> [WHAT IS EXPECTED] In the entries that follow, find the line containing "Eine normale Schwangerschaft kann"; from there, copy every line exactly through the line containing "sortent des bouches d’aération?".

[MATERIALS PROVIDED]

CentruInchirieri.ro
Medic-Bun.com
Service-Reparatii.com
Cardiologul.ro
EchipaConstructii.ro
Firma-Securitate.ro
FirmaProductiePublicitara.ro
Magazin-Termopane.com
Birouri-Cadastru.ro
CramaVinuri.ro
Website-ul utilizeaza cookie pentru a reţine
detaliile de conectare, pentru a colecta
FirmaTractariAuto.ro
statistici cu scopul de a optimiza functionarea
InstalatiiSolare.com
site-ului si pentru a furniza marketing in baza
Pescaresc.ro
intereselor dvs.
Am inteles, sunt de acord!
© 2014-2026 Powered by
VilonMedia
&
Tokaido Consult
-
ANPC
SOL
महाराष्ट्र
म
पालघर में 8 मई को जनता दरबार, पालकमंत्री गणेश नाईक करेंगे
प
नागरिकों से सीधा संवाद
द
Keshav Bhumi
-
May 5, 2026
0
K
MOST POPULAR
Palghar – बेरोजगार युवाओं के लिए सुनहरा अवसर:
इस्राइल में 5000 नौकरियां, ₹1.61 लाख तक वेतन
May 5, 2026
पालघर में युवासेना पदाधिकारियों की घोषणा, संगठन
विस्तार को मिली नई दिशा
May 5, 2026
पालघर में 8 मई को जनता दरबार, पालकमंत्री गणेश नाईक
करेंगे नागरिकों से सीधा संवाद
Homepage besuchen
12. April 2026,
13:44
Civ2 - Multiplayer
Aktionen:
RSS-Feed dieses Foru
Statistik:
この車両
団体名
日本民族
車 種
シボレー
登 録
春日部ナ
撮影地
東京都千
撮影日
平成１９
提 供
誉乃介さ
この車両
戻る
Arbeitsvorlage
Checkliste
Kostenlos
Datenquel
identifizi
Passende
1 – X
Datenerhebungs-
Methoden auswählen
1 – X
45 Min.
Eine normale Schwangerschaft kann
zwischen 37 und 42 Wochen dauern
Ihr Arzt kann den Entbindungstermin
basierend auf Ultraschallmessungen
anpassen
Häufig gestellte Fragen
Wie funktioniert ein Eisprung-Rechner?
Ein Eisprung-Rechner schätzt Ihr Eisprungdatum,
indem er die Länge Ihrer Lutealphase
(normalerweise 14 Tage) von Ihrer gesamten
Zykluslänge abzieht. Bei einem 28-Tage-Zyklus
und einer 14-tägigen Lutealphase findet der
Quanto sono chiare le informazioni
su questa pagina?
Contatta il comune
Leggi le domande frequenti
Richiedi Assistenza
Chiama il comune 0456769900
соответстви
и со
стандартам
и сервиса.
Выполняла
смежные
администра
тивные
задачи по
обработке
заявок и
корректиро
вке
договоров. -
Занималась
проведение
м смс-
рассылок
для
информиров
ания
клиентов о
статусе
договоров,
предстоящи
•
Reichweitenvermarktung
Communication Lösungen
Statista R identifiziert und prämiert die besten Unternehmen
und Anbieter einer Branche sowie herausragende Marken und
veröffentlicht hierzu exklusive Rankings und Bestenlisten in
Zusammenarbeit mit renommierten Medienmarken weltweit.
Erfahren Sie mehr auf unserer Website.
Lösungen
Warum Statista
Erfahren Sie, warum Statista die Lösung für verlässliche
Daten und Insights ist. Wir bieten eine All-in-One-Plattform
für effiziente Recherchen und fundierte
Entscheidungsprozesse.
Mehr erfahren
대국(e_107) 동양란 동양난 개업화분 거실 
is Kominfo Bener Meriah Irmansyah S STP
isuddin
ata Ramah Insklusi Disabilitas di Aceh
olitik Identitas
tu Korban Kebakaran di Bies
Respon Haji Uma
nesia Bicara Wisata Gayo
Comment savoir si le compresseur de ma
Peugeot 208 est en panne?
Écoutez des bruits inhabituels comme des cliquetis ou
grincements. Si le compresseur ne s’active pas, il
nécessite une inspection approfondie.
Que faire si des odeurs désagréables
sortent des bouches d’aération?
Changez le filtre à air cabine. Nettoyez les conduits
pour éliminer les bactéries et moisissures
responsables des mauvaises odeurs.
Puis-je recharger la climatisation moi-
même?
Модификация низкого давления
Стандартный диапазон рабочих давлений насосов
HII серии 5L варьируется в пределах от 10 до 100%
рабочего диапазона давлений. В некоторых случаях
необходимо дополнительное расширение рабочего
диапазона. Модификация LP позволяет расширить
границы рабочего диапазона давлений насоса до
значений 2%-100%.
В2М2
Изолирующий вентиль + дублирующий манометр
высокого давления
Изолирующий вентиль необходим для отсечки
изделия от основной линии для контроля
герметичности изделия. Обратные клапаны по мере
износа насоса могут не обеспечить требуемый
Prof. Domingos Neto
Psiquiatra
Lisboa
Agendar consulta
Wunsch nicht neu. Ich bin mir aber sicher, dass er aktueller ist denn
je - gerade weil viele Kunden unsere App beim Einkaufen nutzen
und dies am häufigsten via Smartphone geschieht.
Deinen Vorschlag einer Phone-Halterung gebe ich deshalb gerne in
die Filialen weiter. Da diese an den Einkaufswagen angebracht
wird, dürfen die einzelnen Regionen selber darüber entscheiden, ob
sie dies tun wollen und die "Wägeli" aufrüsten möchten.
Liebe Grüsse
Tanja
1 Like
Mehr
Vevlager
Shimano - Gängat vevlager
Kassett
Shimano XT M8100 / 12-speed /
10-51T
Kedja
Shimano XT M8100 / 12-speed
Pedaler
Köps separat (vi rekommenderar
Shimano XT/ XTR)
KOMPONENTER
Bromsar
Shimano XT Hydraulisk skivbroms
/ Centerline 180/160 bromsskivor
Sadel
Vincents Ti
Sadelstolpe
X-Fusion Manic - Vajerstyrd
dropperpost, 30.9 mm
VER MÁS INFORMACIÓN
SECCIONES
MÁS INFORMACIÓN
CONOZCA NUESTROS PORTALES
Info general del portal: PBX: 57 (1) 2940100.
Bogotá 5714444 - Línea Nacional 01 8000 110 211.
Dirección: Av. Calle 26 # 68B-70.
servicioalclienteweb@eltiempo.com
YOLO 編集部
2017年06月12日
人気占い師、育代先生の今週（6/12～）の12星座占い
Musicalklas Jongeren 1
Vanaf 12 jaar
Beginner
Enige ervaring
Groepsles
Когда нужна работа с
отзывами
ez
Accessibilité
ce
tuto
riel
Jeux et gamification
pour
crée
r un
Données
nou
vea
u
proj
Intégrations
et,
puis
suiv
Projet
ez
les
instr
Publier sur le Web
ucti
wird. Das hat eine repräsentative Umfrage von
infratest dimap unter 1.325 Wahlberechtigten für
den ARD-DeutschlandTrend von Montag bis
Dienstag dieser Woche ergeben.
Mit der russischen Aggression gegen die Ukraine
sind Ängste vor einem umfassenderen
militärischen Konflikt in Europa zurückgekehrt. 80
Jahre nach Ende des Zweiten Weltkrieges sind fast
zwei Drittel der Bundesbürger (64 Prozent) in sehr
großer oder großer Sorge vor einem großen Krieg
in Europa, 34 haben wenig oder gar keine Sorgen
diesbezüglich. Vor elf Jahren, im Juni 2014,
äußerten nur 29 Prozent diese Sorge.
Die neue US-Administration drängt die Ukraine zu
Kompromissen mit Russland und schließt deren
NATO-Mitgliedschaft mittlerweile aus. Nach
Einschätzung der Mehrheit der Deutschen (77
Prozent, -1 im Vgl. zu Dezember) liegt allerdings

[/MATERIALS PROVIDED]

> [RESULT]
Eine normale Schwangerschaft kann
zwischen 37 und 42 Wochen dauern
Ihr Arzt kann den Entbindungstermin
basierend auf Ultraschallmessungen
anpassen
Häufig gestellte Fragen
Wie funktioniert ein Eisprung-Rechner?
Ein Eisprung-Rechner schätzt Ihr Eisprungdatum,
indem er die Länge Ihrer Lutealphase
(normalerweise 14 Tage) von Ihrer gesamten
Zykluslänge abzieht. Bei einem 28-Tage-Zyklus
und einer 14-tägigen Lutealphase findet der
Quanto sono chiare le informazioni
su questa pagina?
Contatta il comune
Leggi le domande frequenti
Richiedi Assistenza
Chiama il comune 0456769900
соответстви
и со
стандартам
и сервиса.
Выполняла
смежные
администра
тивные
задачи по
обработке
заявок и
корректиро
вке
договоров. -
Занималась
проведение
м смс-
рассылок
для
информиров
ания
клиентов о
статусе
договоров,
предстоящи
•
Reichweitenvermarktung
Communication Lösungen
Statista R identifiziert und prämiert die besten Unternehmen
und Anbieter einer Branche sowie herausragende Marken und
veröffentlicht hierzu exklusive Rankings und Bestenlisten in
Zusammenarbeit mit renommierten Medienmarken weltweit.
Erfahren Sie mehr auf unserer Website.
Lösungen
Warum Statista
Erfahren Sie, warum Statista die Lösung für verlässliche
Daten und Insights ist. Wir bieten eine All-in-One-Plattform
für effiziente Recherchen und fundierte
Entscheidungsprozesse.
Mehr erfahren
대국(e_107) 동양란 동양난 개업화분 거실 
is Kominfo Bener Meriah Irmansyah S STP
isuddin
ata Ramah Insklusi Disabilitas di Aceh
olitik Identitas
tu Korban Kebakaran di Bies
Respon Haji Uma
nesia Bicara Wisata Gayo
Comment savoir si le compresseur de ma
Peugeot 208 est en panne?
Écoutez des bruits inhabituels comme des cliquetis ou
grincements. Si le compresseur ne s’active pas, il
nécessite une inspection approfondie.
Que faire si des odeurs désagréables
sortent des bouches d’aération?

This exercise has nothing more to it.